— EXERCISE INSTRUCTIONS —
Please print every record that follows, keeping each one exactly as it is.

(Bounding box prediction data)
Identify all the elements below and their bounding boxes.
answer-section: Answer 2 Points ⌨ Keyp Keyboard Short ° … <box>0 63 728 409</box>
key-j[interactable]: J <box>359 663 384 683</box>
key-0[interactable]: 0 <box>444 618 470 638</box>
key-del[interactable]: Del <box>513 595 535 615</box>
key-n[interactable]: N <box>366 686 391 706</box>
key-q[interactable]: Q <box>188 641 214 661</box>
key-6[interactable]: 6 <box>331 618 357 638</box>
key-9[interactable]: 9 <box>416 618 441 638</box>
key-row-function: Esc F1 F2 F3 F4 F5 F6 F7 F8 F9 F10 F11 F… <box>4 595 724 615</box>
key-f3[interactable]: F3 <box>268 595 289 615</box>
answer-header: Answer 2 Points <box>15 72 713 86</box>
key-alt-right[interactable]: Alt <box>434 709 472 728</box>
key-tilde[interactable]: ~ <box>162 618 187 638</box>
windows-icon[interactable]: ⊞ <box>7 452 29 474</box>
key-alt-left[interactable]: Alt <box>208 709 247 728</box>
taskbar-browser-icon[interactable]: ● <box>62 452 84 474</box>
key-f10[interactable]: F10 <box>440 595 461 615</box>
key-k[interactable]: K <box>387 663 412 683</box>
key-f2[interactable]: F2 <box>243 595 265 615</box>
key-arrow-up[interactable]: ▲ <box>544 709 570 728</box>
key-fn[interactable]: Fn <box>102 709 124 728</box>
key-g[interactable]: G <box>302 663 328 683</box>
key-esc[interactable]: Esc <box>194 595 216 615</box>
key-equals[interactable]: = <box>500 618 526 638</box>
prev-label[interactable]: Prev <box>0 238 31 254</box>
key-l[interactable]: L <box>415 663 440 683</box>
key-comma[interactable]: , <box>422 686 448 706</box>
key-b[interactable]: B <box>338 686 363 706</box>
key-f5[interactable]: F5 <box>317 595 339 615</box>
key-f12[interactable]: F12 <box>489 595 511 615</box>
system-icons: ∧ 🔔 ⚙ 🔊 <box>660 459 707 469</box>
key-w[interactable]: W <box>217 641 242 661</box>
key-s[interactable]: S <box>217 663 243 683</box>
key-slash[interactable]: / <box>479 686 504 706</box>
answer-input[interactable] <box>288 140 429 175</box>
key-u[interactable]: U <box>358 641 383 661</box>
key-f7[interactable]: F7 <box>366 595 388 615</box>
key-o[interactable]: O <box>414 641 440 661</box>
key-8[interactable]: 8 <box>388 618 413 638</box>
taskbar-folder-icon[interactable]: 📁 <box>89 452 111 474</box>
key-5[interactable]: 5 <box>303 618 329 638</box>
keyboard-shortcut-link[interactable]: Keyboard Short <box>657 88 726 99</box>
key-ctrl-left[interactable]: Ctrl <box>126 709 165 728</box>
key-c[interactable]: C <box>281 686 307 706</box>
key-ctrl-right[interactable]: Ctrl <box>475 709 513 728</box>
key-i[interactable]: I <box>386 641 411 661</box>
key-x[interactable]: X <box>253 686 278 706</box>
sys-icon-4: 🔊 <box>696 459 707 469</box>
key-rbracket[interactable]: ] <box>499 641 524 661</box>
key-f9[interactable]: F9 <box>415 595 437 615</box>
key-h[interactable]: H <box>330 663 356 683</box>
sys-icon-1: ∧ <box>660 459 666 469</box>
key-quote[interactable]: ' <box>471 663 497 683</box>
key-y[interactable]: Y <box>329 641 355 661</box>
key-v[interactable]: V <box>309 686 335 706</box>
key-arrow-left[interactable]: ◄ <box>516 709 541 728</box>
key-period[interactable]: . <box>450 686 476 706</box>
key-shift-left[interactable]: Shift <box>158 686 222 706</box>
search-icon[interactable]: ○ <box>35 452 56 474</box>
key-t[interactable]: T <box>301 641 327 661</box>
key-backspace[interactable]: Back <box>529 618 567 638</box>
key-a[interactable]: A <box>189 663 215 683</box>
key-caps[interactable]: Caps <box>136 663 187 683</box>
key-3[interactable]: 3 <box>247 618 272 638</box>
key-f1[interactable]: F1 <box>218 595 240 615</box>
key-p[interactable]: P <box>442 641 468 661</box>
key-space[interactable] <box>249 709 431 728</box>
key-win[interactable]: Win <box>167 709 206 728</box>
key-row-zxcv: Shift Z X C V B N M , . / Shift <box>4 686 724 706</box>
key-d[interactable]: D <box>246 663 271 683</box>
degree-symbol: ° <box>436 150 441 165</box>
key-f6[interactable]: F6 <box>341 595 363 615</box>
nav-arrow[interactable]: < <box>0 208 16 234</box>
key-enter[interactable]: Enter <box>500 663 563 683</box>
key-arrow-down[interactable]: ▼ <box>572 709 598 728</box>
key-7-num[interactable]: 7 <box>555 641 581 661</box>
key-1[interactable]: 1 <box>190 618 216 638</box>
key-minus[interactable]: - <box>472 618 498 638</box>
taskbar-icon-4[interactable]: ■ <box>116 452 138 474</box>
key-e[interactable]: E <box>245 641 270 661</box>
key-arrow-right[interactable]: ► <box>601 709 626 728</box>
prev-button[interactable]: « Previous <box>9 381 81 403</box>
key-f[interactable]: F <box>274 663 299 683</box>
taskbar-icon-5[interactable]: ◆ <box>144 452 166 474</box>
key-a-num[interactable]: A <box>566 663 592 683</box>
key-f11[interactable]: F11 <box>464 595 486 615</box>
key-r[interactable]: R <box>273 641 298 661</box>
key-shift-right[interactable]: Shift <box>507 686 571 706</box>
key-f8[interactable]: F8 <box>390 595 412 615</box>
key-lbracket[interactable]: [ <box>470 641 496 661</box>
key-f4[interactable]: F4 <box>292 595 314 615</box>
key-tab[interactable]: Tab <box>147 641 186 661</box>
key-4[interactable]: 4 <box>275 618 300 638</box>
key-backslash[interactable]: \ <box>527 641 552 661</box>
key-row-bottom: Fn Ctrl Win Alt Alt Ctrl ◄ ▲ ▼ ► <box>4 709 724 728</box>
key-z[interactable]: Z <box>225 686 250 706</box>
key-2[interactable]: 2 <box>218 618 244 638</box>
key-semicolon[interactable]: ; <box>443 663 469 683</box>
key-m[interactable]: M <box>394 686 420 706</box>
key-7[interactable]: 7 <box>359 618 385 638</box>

— REPLY TO THE EXERCISE —
Identify all the elements below and their bounding boxes.
answer-section: Answer 2 Points ⌨ Keyp Keyboard Short ° … <box>0 63 728 409</box>
key-j[interactable]: J <box>359 663 384 683</box>
key-0[interactable]: 0 <box>444 618 470 638</box>
key-del[interactable]: Del <box>513 595 535 615</box>
key-n[interactable]: N <box>366 686 391 706</box>
key-q[interactable]: Q <box>188 641 214 661</box>
key-6[interactable]: 6 <box>331 618 357 638</box>
key-9[interactable]: 9 <box>416 618 441 638</box>
key-row-function: Esc F1 F2 F3 F4 F5 F6 F7 F8 F9 F10 F11 F… <box>4 595 724 615</box>
key-f3[interactable]: F3 <box>268 595 289 615</box>
answer-header: Answer 2 Points <box>15 72 713 86</box>
key-alt-right[interactable]: Alt <box>434 709 472 728</box>
key-tilde[interactable]: ~ <box>162 618 187 638</box>
windows-icon[interactable]: ⊞ <box>7 452 29 474</box>
key-alt-left[interactable]: Alt <box>208 709 247 728</box>
taskbar-browser-icon[interactable]: ● <box>62 452 84 474</box>
key-f10[interactable]: F10 <box>440 595 461 615</box>
key-k[interactable]: K <box>387 663 412 683</box>
key-f2[interactable]: F2 <box>243 595 265 615</box>
key-arrow-up[interactable]: ▲ <box>544 709 570 728</box>
key-fn[interactable]: Fn <box>102 709 124 728</box>
key-g[interactable]: G <box>302 663 328 683</box>
key-esc[interactable]: Esc <box>194 595 216 615</box>
key-equals[interactable]: = <box>500 618 526 638</box>
prev-label[interactable]: Prev <box>0 238 31 254</box>
key-l[interactable]: L <box>415 663 440 683</box>
key-comma[interactable]: , <box>422 686 448 706</box>
key-b[interactable]: B <box>338 686 363 706</box>
key-f5[interactable]: F5 <box>317 595 339 615</box>
key-f12[interactable]: F12 <box>489 595 511 615</box>
system-icons: ∧ 🔔 ⚙ 🔊 <box>660 459 707 469</box>
key-w[interactable]: W <box>217 641 242 661</box>
key-s[interactable]: S <box>217 663 243 683</box>
key-slash[interactable]: / <box>479 686 504 706</box>
answer-input[interactable] <box>288 140 429 175</box>
key-u[interactable]: U <box>358 641 383 661</box>
key-f7[interactable]: F7 <box>366 595 388 615</box>
key-o[interactable]: O <box>414 641 440 661</box>
key-8[interactable]: 8 <box>388 618 413 638</box>
taskbar-folder-icon[interactable]: 📁 <box>89 452 111 474</box>
key-5[interactable]: 5 <box>303 618 329 638</box>
keyboard-shortcut-link[interactable]: Keyboard Short <box>657 88 726 99</box>
key-ctrl-left[interactable]: Ctrl <box>126 709 165 728</box>
key-c[interactable]: C <box>281 686 307 706</box>
key-ctrl-right[interactable]: Ctrl <box>475 709 513 728</box>
key-i[interactable]: I <box>386 641 411 661</box>
key-x[interactable]: X <box>253 686 278 706</box>
sys-icon-4: 🔊 <box>696 459 707 469</box>
key-rbracket[interactable]: ] <box>499 641 524 661</box>
key-f9[interactable]: F9 <box>415 595 437 615</box>
key-h[interactable]: H <box>330 663 356 683</box>
sys-icon-1: ∧ <box>660 459 666 469</box>
key-quote[interactable]: ' <box>471 663 497 683</box>
key-y[interactable]: Y <box>329 641 355 661</box>
key-v[interactable]: V <box>309 686 335 706</box>
key-arrow-left[interactable]: ◄ <box>516 709 541 728</box>
key-period[interactable]: . <box>450 686 476 706</box>
key-shift-left[interactable]: Shift <box>158 686 222 706</box>
search-icon[interactable]: ○ <box>35 452 56 474</box>
key-t[interactable]: T <box>301 641 327 661</box>
key-backspace[interactable]: Back <box>529 618 567 638</box>
key-a[interactable]: A <box>189 663 215 683</box>
key-caps[interactable]: Caps <box>136 663 187 683</box>
key-3[interactable]: 3 <box>247 618 272 638</box>
key-f1[interactable]: F1 <box>218 595 240 615</box>
key-p[interactable]: P <box>442 641 468 661</box>
key-space[interactable] <box>249 709 431 728</box>
key-win[interactable]: Win <box>167 709 206 728</box>
key-row-zxcv: Shift Z X C V B N M , . / Shift <box>4 686 724 706</box>
key-d[interactable]: D <box>246 663 271 683</box>
degree-symbol: ° <box>436 150 441 165</box>
key-f6[interactable]: F6 <box>341 595 363 615</box>
nav-arrow[interactable]: < <box>0 208 16 234</box>
key-enter[interactable]: Enter <box>500 663 563 683</box>
key-arrow-down[interactable]: ▼ <box>572 709 598 728</box>
key-7-num[interactable]: 7 <box>555 641 581 661</box>
key-1[interactable]: 1 <box>190 618 216 638</box>
key-minus[interactable]: - <box>472 618 498 638</box>
taskbar-icon-4[interactable]: ■ <box>116 452 138 474</box>
key-e[interactable]: E <box>245 641 270 661</box>
key-arrow-right[interactable]: ► <box>601 709 626 728</box>
prev-button[interactable]: « Previous <box>9 381 81 403</box>
key-f[interactable]: F <box>274 663 299 683</box>
taskbar-icon-5[interactable]: ◆ <box>144 452 166 474</box>
key-a-num[interactable]: A <box>566 663 592 683</box>
key-f11[interactable]: F11 <box>464 595 486 615</box>
key-r[interactable]: R <box>273 641 298 661</box>
key-shift-right[interactable]: Shift <box>507 686 571 706</box>
key-f8[interactable]: F8 <box>390 595 412 615</box>
key-lbracket[interactable]: [ <box>470 641 496 661</box>
key-f4[interactable]: F4 <box>292 595 314 615</box>
key-tab[interactable]: Tab <box>147 641 186 661</box>
key-4[interactable]: 4 <box>275 618 300 638</box>
key-backslash[interactable]: \ <box>527 641 552 661</box>
key-row-bottom: Fn Ctrl Win Alt Alt Ctrl ◄ ▲ ▼ ► <box>4 709 724 728</box>
key-z[interactable]: Z <box>225 686 250 706</box>
key-2[interactable]: 2 <box>218 618 244 638</box>
key-semicolon[interactable]: ; <box>443 663 469 683</box>
key-m[interactable]: M <box>394 686 420 706</box>
key-7[interactable]: 7 <box>359 618 385 638</box>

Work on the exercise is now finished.